Company Cultured

When you think of Company Culture you may not immediately consider the impact it has on Project Management, but with any shared projects or tasks, company culture is essentially the glue that binds it all.

You can choose a certain project methodology, and you can set up processes and develop techniques, but it means nothing if you can’t get buy-in from your team. Managing a project requires communication and the passing of knowledge, but also an understanding of priorities and deadlines and the impact work has on other tasks as well as the project as a whole.

Here company culture plays a huge role because it requires the working team to respect one another, understand and share the goal, and work together. If you have just one person acting outside of the group, it might still be manageable with critical mass still using the same processes and techniques and working in unison, but if this multiplies and you have several people all doing their own thing, it makes managing the project very difficult.

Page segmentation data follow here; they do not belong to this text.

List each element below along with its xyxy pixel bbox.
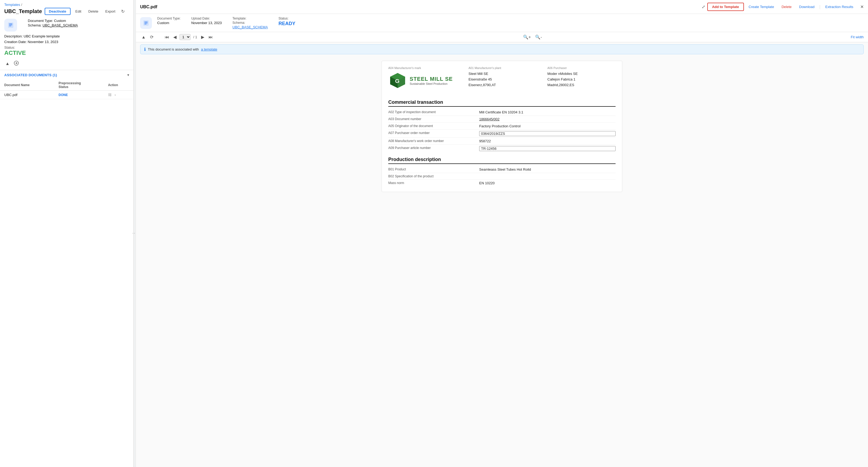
doc-delete-button[interactable]: Delete — [779, 3, 795, 10]
field-value: TR-12456 — [479, 146, 616, 151]
panel-divider[interactable]: ⋮ — [134, 0, 136, 467]
purchaser-line1: Moder nMobiles SE — [547, 72, 578, 76]
right-actions: ⤢ Add to Template Create Template Delete… — [702, 3, 864, 11]
zoom-out-icon[interactable]: 🔍- — [534, 34, 543, 40]
field-key: A07 Purchaser order number — [388, 131, 479, 135]
field-key: B01 Product — [388, 167, 479, 171]
upload-date-field: Upload Date: November 13, 2023 — [191, 17, 222, 29]
alert-template-link[interactable]: a template — [201, 48, 217, 51]
first-page-icon[interactable]: ⏮ — [163, 34, 170, 40]
template-meta: Document Type: Custom Schema: UBC_BASE_S… — [0, 17, 133, 33]
action-separator: | — [819, 4, 820, 9]
doc-content: A04 Manufacturer's mark G STEEL — [136, 56, 868, 467]
field-value: EN 10220 — [479, 181, 616, 185]
production-description-title: Production description — [388, 157, 616, 164]
manufacturer-row: A04 Manufacturer's mark G STEEL — [388, 66, 616, 94]
documents-table: Document Name PreprocessingStatus Action… — [0, 80, 133, 99]
status-value: ACTIVE — [4, 50, 26, 56]
info-icon: ℹ — [144, 47, 146, 52]
template-title: UBC_Template — [4, 8, 42, 14]
manufacturer-mark-label: A04 Manufacturer's mark — [388, 66, 458, 69]
nav-arrow-icon[interactable]: › — [115, 93, 116, 97]
upload-date-label: Upload Date: — [191, 17, 222, 20]
doc-fields: Document Type: Custom Upload Date: Novem… — [157, 17, 296, 29]
refresh-button[interactable]: ↻ — [120, 8, 126, 15]
field-row: A03 Document number1866645/002 — [388, 116, 616, 123]
steel-sub: Sustainable Steel Production — [410, 82, 453, 85]
field-value: Factory Production Control — [479, 124, 616, 128]
template-meta-label: Template: — [232, 17, 268, 20]
field-row: B01 ProductSeamleass Steel Tubes Hot Roi… — [388, 166, 616, 173]
template-doc-info: Document Type: Custom Schema: UBC_BASE_S… — [28, 19, 78, 27]
right-panel: UBC.pdf ⤢ Add to Template Create Templat… — [136, 0, 868, 467]
expand-icon[interactable]: ⤢ — [702, 4, 705, 9]
link-icon[interactable]: ⛓ — [108, 93, 112, 97]
purchaser-line2: Callejon Fabrica 1 — [547, 77, 576, 81]
purchaser-line3: Madrid,28002,ES — [547, 83, 574, 87]
associated-docs-title: ASSOCIATED DOCUMENTS (1) — [4, 73, 57, 77]
creation-date-row: Creation Date: November 13, 2023 — [0, 39, 133, 44]
close-icon[interactable]: ✕ — [860, 4, 864, 9]
steel-logo: G STEEL MILL SE Sustainable Steel Produc… — [388, 71, 458, 90]
page-select[interactable]: 1 — [180, 34, 191, 40]
template-header: UBC_Template Deactivate Edit Delete Expo… — [0, 8, 133, 17]
schema-value[interactable]: UBC_BASE_SCHEMA — [42, 23, 78, 27]
field-value: 958722 — [479, 139, 616, 143]
associated-docs-panel: Document Name PreprocessingStatus Action… — [0, 80, 133, 101]
manufacturer-plant-col: A01 Manufacturer's plant Steel Mill SE E… — [468, 66, 537, 90]
doc-type-label: Document Type: — [157, 17, 181, 20]
extraction-results-button[interactable]: Extraction Results — [823, 3, 856, 10]
deactivate-button[interactable]: Deactivate — [45, 8, 71, 15]
field-key: A09 Purchaser article number — [388, 146, 479, 150]
field-row: B02 Specification of the product — [388, 173, 616, 180]
doc-meta-bar: Document Type: Custom Upload Date: Novem… — [136, 14, 868, 32]
associated-docs-section-header[interactable]: ASSOCIATED DOCUMENTS (1) ▾ — [0, 70, 133, 80]
breadcrumb-parent-link[interactable]: Templates — [4, 3, 20, 7]
field-key: A02 Type of inspection document — [388, 110, 479, 114]
plant-value: Steel Mill SE Eisenstraße 45 Eisenerz,87… — [468, 71, 537, 88]
last-page-icon[interactable]: ⏭ — [207, 34, 214, 40]
col-preprocessing: PreprocessingStatus — [54, 80, 104, 91]
next-page-icon[interactable]: ▶ — [200, 34, 206, 40]
steel-name: STEEL MILL SE — [410, 76, 453, 82]
status-badge: DONE — [59, 93, 68, 97]
field-key: A08 Manufacturer's work order number — [388, 139, 479, 143]
alert-message: This document is associated with — [148, 48, 199, 51]
field-row: A05 Originator of the documentFactory Pr… — [388, 123, 616, 130]
up-arrow-icon[interactable]: ▲ — [4, 60, 11, 68]
schema-meta-value[interactable]: UBC_BASE_SCHEMA — [232, 25, 268, 29]
field-key: B02 Specification of the product — [388, 175, 479, 178]
status-row: Status: ACTIVE — [0, 44, 133, 59]
add-to-template-button[interactable]: Add to Template — [707, 3, 744, 11]
doc-status-label: Status: — [279, 17, 296, 20]
left-panel: Templates / UBC_Template Deactivate Edit… — [0, 0, 134, 467]
zoom-in-icon[interactable]: 🔍+ — [522, 34, 532, 40]
breadcrumb: Templates / — [0, 0, 133, 8]
template-schema-field: Template: Schema: UBC_BASE_SCHEMA — [232, 17, 268, 29]
collapse-up-icon[interactable]: ▲ — [140, 34, 147, 40]
commercial-fields: A02 Type of inspection documentMill Cert… — [388, 109, 616, 152]
status-field: Status: READY — [279, 17, 296, 29]
template-action-icons: ▲ — [0, 59, 133, 70]
sync-icon[interactable]: ⟳ — [149, 34, 155, 40]
fit-width-button[interactable]: Fit width — [851, 35, 864, 39]
schema-label: Schema: — [28, 23, 41, 27]
production-fields: B01 ProductSeamleass Steel Tubes Hot Roi… — [388, 166, 616, 186]
delete-button[interactable]: Delete — [86, 8, 100, 14]
field-key: A05 Originator of the document — [388, 124, 479, 128]
field-row: A02 Type of inspection documentMill Cert… — [388, 109, 616, 116]
schema-link-icon[interactable] — [13, 60, 20, 68]
description-row: Description: UBC Example template — [0, 33, 133, 39]
edit-button[interactable]: Edit — [73, 8, 84, 14]
commercial-transaction-title: Commercial transaction — [388, 99, 616, 107]
document-filename: UBC.pdf — [140, 4, 157, 9]
prev-page-icon[interactable]: ◀ — [172, 34, 178, 40]
doc-type-field: Document Type: Custom — [157, 17, 181, 29]
download-button[interactable]: Download — [796, 3, 817, 10]
export-button[interactable]: Export — [103, 8, 118, 14]
create-template-button[interactable]: Create Template — [746, 3, 777, 10]
upload-date-value: November 13, 2023 — [191, 21, 222, 25]
plant-line3: Eisenerz,8790,AT — [468, 83, 496, 87]
doc-toolbar: ▲ ⟳ ⏮ ◀ 1 / 1 ▶ ⏭ 🔍+ 🔍- Fit width — [136, 32, 868, 42]
schema-meta-label: Schema: — [232, 21, 268, 25]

Company culture is a very unique concept for each organisation, often developed over time by key stakeholders but maintained and kept alive day-to-day by the collective workforce. Social dynamics often work on critical mass, if most people do and act a certain way, it makes it more alienating and ‘against the grain’ to do another thing or move in a different direction. Of course, freedom, expression, opinion, flexibility, and individuality are important, but as social beings, shared goals and ethos are what bind the collective. We can all be individuals but we all share something, and that shared something makes us a collective too.

 

Here are some company cultures that are useful mantras for Project Management and working as a team.

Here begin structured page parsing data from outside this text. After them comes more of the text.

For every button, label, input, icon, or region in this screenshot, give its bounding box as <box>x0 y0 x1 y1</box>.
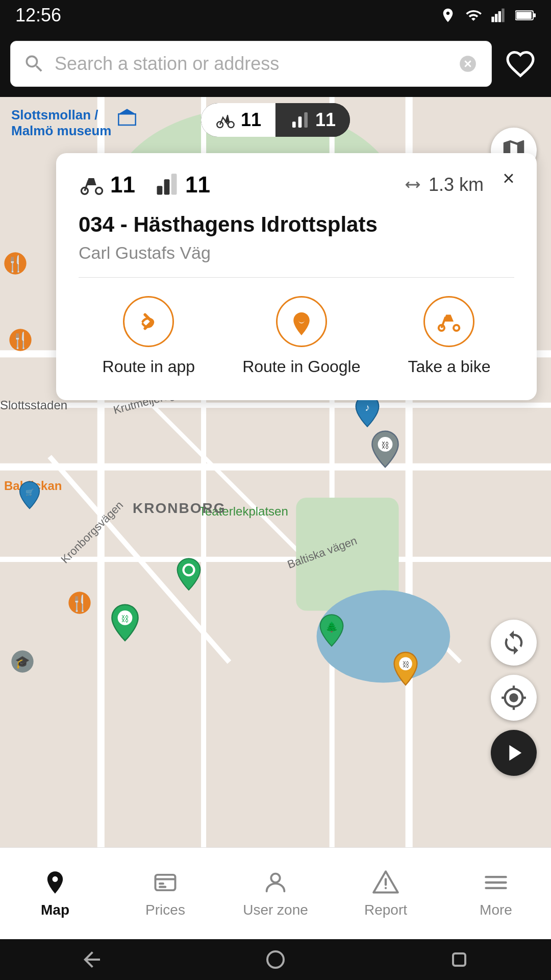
svg-rect-2 <box>498 11 501 22</box>
route-app-label: Route in app <box>103 356 195 378</box>
svg-text:🍴: 🍴 <box>6 254 25 273</box>
route-google-label: Route in Google <box>242 356 360 378</box>
station-popup: × 11 11 <box>56 153 537 400</box>
map-label-slottsmollan: Slottsmollan / Malmö museum <box>11 107 112 139</box>
status-time: 12:56 <box>15 5 61 26</box>
map-marker-grey-chain[interactable]: ⛓ <box>367 429 403 472</box>
map-marker-green-tree[interactable]: 🌲 <box>316 612 347 650</box>
svg-text:♪: ♪ <box>365 402 370 413</box>
map-marker-orange-3[interactable]: 🍴 <box>66 590 93 618</box>
map-action-buttons <box>491 620 537 776</box>
search-area: Search a station or address <box>0 31 551 97</box>
android-home-button[interactable] <box>263 947 288 972</box>
more-nav-icon <box>483 869 509 898</box>
svg-rect-0 <box>491 17 494 22</box>
svg-rect-56 <box>171 174 177 194</box>
prices-nav-label: Prices <box>145 902 185 918</box>
route-app-button[interactable]: Route in app <box>103 296 195 378</box>
route-google-icon <box>276 296 327 347</box>
signal-status-icon <box>491 7 507 23</box>
prices-nav-icon <box>152 869 179 898</box>
svg-text:⛓: ⛓ <box>381 441 389 450</box>
map-marker-chain-1[interactable]: ⛓ <box>388 648 423 691</box>
svg-text:🌲: 🌲 <box>325 621 338 633</box>
user-zone-nav-label: User zone <box>243 902 308 918</box>
nav-item-report[interactable]: Report <box>331 864 441 923</box>
svg-rect-5 <box>516 12 532 19</box>
map-bike-counter: 11 11 <box>201 103 350 137</box>
search-input[interactable]: Search a station or address <box>55 53 447 75</box>
map-area[interactable]: Slottsmollan / Malmö museum Kungsparken … <box>0 97 551 888</box>
svg-point-66 <box>385 887 387 889</box>
svg-text:⛓: ⛓ <box>402 660 409 669</box>
map-marker-green-chain[interactable]: ⛓ <box>107 602 143 645</box>
take-bike-label: Take a bike <box>408 356 491 378</box>
search-icon <box>23 53 45 75</box>
popup-address: Carl Gustafs Väg <box>79 243 514 278</box>
play-button[interactable] <box>491 730 537 776</box>
bottom-nav: Map Prices User zone <box>0 847 551 939</box>
counter-slot-section: 11 <box>276 103 350 137</box>
nav-item-prices[interactable]: Prices <box>110 864 220 923</box>
map-nav-icon <box>42 869 68 898</box>
map-label-kronborg: KRONBORG <box>133 500 226 517</box>
popup-distance: 1.3 km <box>403 174 484 195</box>
svg-rect-24 <box>118 114 135 125</box>
svg-text:🎓: 🎓 <box>15 654 30 669</box>
svg-text:⛓: ⛓ <box>121 615 129 623</box>
take-bike-button[interactable]: Take a bike <box>408 296 491 378</box>
svg-marker-51 <box>509 745 521 761</box>
svg-rect-48 <box>292 121 296 128</box>
svg-rect-50 <box>304 112 308 128</box>
nav-item-map[interactable]: Map <box>0 864 110 923</box>
map-label-slottsstaden: Slottsstaden <box>0 398 67 412</box>
map-marker-orange-1[interactable]: 🍴 <box>2 250 29 279</box>
take-bike-icon <box>423 296 474 347</box>
android-recents-button[interactable] <box>447 947 471 972</box>
search-clear-button[interactable] <box>457 53 479 75</box>
svg-rect-6 <box>533 13 536 17</box>
map-nav-label: Map <box>41 902 69 918</box>
popup-close-button[interactable]: × <box>496 165 521 191</box>
search-box[interactable]: Search a station or address <box>10 41 492 87</box>
more-nav-label: More <box>480 902 512 918</box>
svg-point-64 <box>271 873 280 882</box>
wifi-status-icon <box>464 7 483 23</box>
location-button[interactable] <box>491 675 537 721</box>
map-marker-blue[interactable]: 🛒 <box>16 480 43 512</box>
route-app-icon <box>123 296 174 347</box>
popup-bike-count: 11 <box>79 172 135 198</box>
map-marker-orange-2[interactable]: 🍴 <box>7 327 34 355</box>
map-marker-green-1[interactable] <box>173 556 204 594</box>
svg-rect-55 <box>164 179 170 194</box>
status-icons <box>440 7 536 23</box>
svg-point-34 <box>185 566 193 574</box>
counter-bike-section: 11 <box>201 103 276 137</box>
nav-item-more[interactable]: More <box>441 864 551 923</box>
svg-point-53 <box>96 187 103 194</box>
map-marker-school[interactable]: 🎓 <box>9 648 36 677</box>
svg-point-47 <box>228 121 234 128</box>
svg-text:🛒: 🛒 <box>26 488 34 497</box>
svg-text:🍴: 🍴 <box>11 331 30 350</box>
battery-status-icon <box>515 7 536 23</box>
svg-point-71 <box>267 951 284 968</box>
user-zone-nav-icon <box>262 869 289 898</box>
museum-icon <box>117 107 137 128</box>
status-bar: 12:56 <box>0 0 551 31</box>
report-nav-label: Report <box>364 902 407 918</box>
svg-rect-3 <box>502 9 504 22</box>
popup-slot-count: 11 <box>154 172 210 198</box>
nav-item-user-zone[interactable]: User zone <box>220 864 331 923</box>
popup-header: 11 11 1.3 km <box>79 172 514 198</box>
android-back-button[interactable] <box>80 947 104 972</box>
svg-rect-1 <box>495 14 497 22</box>
route-google-button[interactable]: Route in Google <box>242 296 360 378</box>
favorites-button[interactable] <box>500 43 541 84</box>
android-nav-bar <box>0 939 551 980</box>
svg-text:🍴: 🍴 <box>70 594 89 612</box>
recenter-button[interactable] <box>491 620 537 666</box>
report-nav-icon <box>372 869 399 898</box>
svg-rect-72 <box>453 953 465 966</box>
popup-station-name: 034 - Hästhagens Idrottsplats <box>79 212 514 237</box>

There are no stupid ideas or questions.

Innovation can happen anywhere and from anyone. Not only can some people feel shy or fear rejection of an idea, but asking questions is often what imbues us with knowledge. Fear of not knowing something and how that may look, or fear of damaging your reputation, often means people will not speak up. A culture that embraces all input and a thirst to understand more, is far more innovative and collectively smart than a company whose culture is the opposite and shames questions or ideas.

Collective Intelligence.

Even managers can find themselves in new situations, or new developments can lead to new opportunities, and if there is a lack of expertise from an integral person or leader, a team can plug a gap by using the intelligence of the collective. What is the opinion of the team and together what is a logical course of action? Not only can sharing the decision lead to a more successful outcome but it increases buy-in and demonstrates leading by example. If a manager can ask for help and not feel judged and vulnerable, then so too can any employee.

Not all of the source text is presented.